» **Record excerpts**

* * *

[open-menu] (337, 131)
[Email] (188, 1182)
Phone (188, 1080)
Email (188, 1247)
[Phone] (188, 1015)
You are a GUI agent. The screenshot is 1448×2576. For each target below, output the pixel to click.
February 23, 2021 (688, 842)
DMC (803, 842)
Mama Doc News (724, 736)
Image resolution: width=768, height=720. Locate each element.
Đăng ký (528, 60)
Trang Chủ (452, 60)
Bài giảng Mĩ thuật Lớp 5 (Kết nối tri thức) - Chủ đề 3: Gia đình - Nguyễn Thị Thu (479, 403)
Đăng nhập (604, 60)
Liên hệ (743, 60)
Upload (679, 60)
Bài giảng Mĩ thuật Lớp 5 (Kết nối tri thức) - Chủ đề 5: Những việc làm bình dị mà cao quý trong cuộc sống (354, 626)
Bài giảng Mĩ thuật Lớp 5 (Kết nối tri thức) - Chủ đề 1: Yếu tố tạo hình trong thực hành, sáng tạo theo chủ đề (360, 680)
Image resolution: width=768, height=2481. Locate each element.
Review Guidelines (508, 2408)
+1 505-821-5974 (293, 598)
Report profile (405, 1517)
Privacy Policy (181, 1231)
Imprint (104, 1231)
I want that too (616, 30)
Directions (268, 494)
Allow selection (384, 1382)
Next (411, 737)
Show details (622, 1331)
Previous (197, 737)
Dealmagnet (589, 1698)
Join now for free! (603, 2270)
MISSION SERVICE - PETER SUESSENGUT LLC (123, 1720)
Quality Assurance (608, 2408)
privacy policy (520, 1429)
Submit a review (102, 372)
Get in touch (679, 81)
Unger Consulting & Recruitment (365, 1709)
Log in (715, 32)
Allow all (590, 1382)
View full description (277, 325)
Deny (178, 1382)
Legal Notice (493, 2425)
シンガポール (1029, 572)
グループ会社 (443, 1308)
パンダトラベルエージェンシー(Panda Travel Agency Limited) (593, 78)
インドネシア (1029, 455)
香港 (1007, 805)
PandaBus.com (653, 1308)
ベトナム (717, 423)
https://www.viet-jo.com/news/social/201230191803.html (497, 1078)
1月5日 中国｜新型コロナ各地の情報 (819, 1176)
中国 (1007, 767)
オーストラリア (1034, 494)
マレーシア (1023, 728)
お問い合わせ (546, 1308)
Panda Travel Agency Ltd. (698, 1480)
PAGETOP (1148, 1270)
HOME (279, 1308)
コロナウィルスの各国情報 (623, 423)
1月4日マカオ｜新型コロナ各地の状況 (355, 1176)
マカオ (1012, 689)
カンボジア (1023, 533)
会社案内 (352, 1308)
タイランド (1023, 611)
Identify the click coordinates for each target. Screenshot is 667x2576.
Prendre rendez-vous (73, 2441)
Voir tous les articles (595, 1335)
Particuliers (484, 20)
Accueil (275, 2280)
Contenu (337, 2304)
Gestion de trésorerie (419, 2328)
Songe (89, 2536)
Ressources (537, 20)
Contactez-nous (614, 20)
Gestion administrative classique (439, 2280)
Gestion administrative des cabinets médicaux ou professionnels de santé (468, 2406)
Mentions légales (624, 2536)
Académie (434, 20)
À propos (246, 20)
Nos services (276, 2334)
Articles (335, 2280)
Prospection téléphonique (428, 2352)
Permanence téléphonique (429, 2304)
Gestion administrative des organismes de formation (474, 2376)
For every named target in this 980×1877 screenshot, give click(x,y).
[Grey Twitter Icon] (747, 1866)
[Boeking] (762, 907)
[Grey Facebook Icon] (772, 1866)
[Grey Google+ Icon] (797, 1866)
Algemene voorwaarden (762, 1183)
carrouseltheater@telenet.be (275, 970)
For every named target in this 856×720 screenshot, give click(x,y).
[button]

* * *

» **The task**
What you give back should be only the lines of the records above, starting at the line with "Allow selection (384, 1382)" and ending at the line with "Submit a review (102, 372)", restated word for word.

» **Solution**
Allow selection (384, 1382)
Next (411, 737)
Show details (622, 1331)
Previous (197, 737)
Dealmagnet (589, 1698)
Join now for free! (603, 2270)
MISSION SERVICE - PETER SUESSENGUT LLC (123, 1720)
Quality Assurance (608, 2408)
privacy policy (520, 1429)
Submit a review (102, 372)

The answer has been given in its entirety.